O deputado Jacó Lula da Silva (PT) sugeriu ao Governo do Estado que isente as Paradas do Orgulho LGBTI do pagamento do imposto Feapsol (Fundo Especial de Aperfeiçoamento dos Serviços Policiais). Promovidas pelo movimento LGBT na Bahia – por associações, Ongs ou coletivos –, as paradas não têm fins lucrativos.
Na indicação, o parlamentar apresentou números da violência contra o segmento, que coloca o Brasil como o país que mais mata mulheres travestis e transexuais no mundo.

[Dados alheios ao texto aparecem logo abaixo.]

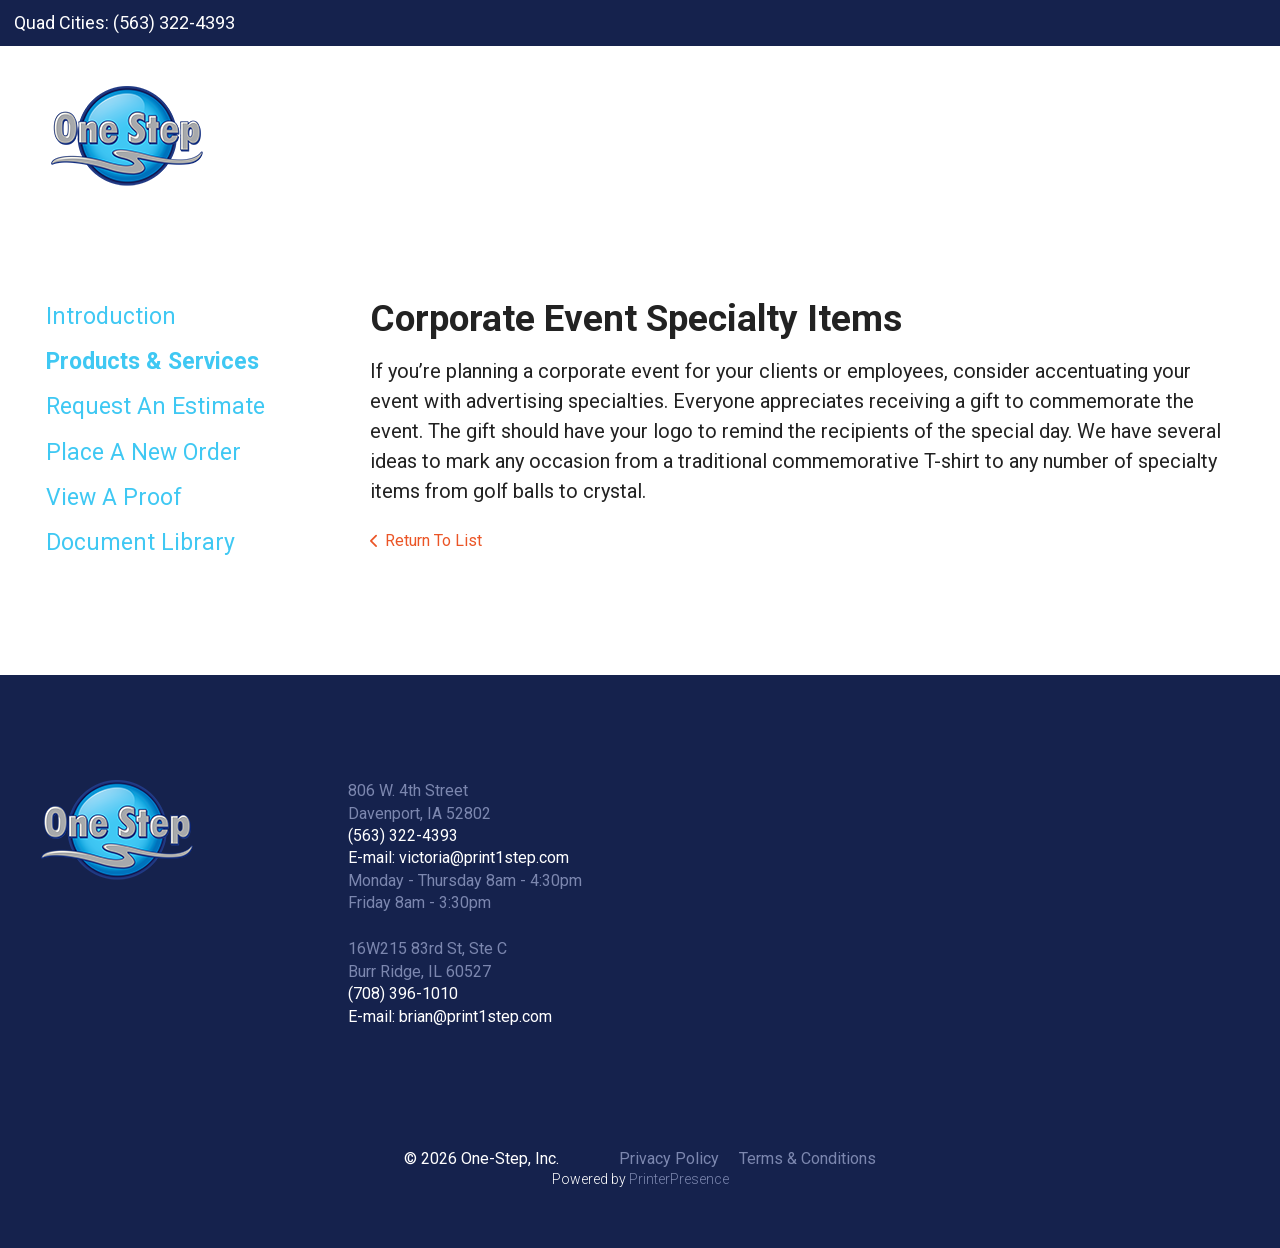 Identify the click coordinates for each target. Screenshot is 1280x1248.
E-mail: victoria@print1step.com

Segundo o petista, as paradas LGBTI são estratégia de ocupação dos espaços públicos e uma forma de resistência do movimento, que promove a visibilidade dos dados de violência e o debate sobre a autonomia dos corpos e a diversidade de identidade gênero e sexual.
Tais eventos são também, de acordo com as justificativas da solicitação, canais de diálogo com os governos municipais, sobretudo nas pequenas cidades e nos bairros periféricos de Salvador, para orientar e assegurar a realização de políticas públicas estruturantes para a defesa e promoção dos direitos LGBTI na Bahia. “Desta forma, contribuímos na construção de uma sociedade baiana civilizada, mais justa e igualitária, a partir do reconhecimento das diferenças humanas como elemento que agrega e emancipam pessoas”, ratificou Jacó.

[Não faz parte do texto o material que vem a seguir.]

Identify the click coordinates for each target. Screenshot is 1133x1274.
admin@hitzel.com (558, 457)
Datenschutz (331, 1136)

As taxações abusivas, entre elas a taxa Feapsol, e as tentativas burocráticas de impedimento dos atos públicos enfrentadas pelo movimento LGBTI baiano foram medidas criticadas pelo deputado, que classificou os valores das taxas cobradas pelos comandos das Polícias Militares (SSP-BA), dos bairros da capital e das cidades do interior, como extorsivos e contraditórios, equiparados a grandes eventos com fins lucrativos.